▶ **Aim of the exercise**: Taking only the lines of the data below from the line with "Find a Lawyer" to the line with "Serving bowls", ends included, write them out exactly and without pictures.
··· Records provided ···
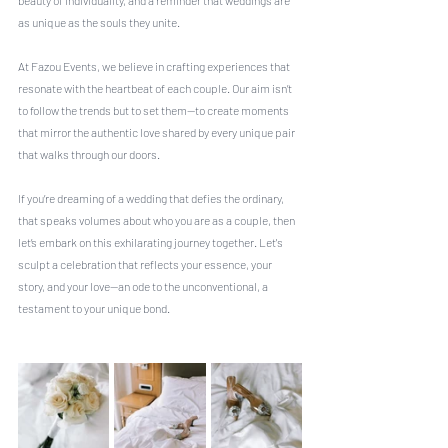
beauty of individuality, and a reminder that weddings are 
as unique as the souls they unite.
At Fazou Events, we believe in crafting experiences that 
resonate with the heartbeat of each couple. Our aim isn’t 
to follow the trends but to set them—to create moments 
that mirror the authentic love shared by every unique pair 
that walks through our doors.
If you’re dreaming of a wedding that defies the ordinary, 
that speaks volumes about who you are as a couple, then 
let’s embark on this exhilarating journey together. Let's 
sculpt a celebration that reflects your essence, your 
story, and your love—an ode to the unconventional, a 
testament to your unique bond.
···
··· Records provided ···
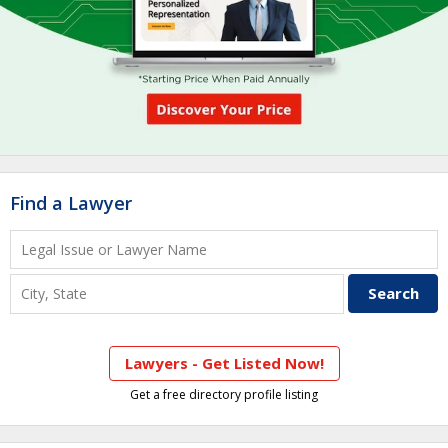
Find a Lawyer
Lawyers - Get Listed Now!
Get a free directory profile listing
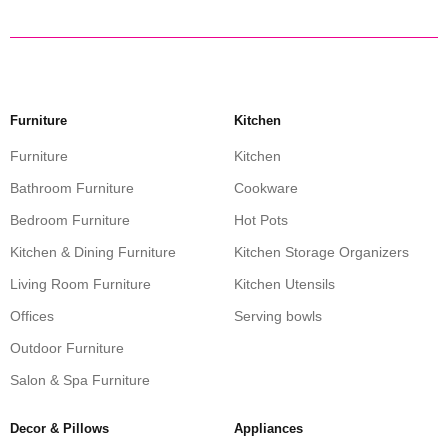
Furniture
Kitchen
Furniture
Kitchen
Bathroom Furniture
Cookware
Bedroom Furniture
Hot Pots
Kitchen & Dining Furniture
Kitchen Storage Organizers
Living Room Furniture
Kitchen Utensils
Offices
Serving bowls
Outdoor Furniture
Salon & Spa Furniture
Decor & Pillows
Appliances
···
··· Records provided ···
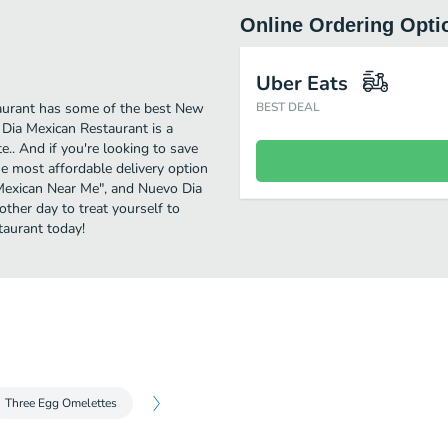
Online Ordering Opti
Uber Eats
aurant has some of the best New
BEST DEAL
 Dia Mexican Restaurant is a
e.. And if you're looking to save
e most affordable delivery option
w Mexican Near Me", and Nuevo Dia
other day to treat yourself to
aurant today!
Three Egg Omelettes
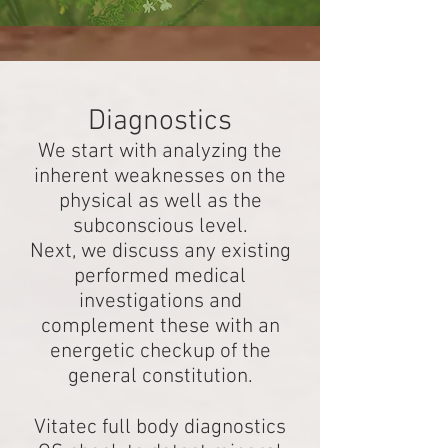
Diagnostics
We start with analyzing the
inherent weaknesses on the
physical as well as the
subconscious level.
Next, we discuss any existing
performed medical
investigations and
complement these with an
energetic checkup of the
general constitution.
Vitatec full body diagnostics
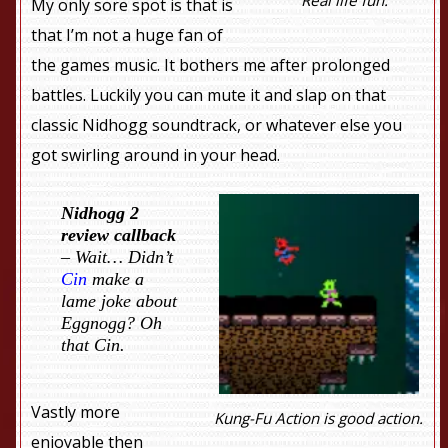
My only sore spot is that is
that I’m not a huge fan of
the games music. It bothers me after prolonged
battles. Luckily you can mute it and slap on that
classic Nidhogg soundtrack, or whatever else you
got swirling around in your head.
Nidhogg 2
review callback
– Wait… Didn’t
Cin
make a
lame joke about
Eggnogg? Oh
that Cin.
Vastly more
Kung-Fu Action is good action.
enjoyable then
···
▶ **Task result**:
Find a Lawyer
Lawyers - Get Listed Now!
Get a free directory profile listing
Furniture
Kitchen
Furniture
Kitchen
Bathroom Furniture
Cookware
Bedroom Furniture
Hot Pots
Kitchen & Dining Furniture
Kitchen Storage Organizers
Living Room Furniture
Kitchen Utensils
Offices
Serving bowls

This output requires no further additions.